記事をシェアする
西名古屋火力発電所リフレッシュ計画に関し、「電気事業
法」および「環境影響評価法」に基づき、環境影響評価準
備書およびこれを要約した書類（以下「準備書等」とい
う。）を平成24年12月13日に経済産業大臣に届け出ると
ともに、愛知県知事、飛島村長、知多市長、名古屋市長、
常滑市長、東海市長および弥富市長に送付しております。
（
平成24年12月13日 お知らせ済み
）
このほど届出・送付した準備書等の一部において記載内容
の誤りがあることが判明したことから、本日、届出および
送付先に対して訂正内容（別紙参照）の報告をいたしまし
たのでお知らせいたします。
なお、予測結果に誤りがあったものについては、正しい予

· · · ·

Return exactly the run of lines that opens with the one containing "平成24年12月13日 お知らせ済み" and closes with the last line of the records above.

平成24年12月13日 お知らせ済み
）
このほど届出・送付した準備書等の一部において記載内容
の誤りがあることが判明したことから、本日、届出および
送付先に対して訂正内容（別紙参照）の報告をいたしまし
たのでお知らせいたします。
なお、予測結果に誤りがあったものについては、正しい予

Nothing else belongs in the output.